*** Opening AVAILABLE DATA ***
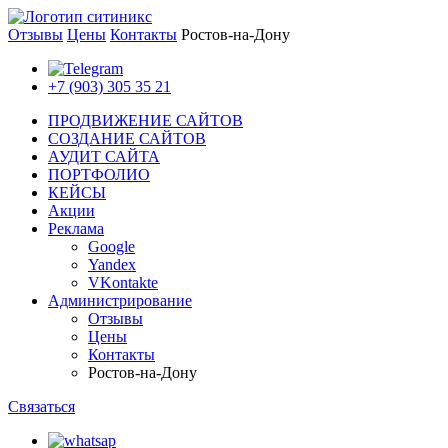
Отзывы
Цены
Контакты
Ростов-на-Дону
+7 (903) 305 35 21
ПРОДВИЖЕНИЕ САЙТОВ
СОЗДАНИЕ САЙТОВ
АУДИТ САЙТА
ПОРТФОЛИО
КЕЙСЫ
Акции
Реклама
Google
Yandex
VKontakte
Администрирование
Отзывы
Цены
Контакты
Ростов-на-Дону
Связаться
*** Closing AVAILABLE DATA ***
ACTIVITY: In the data above, how many lines carry the string "САЙТОВ"? Only the number should be given.

ANSWER TO THIS TASK: 2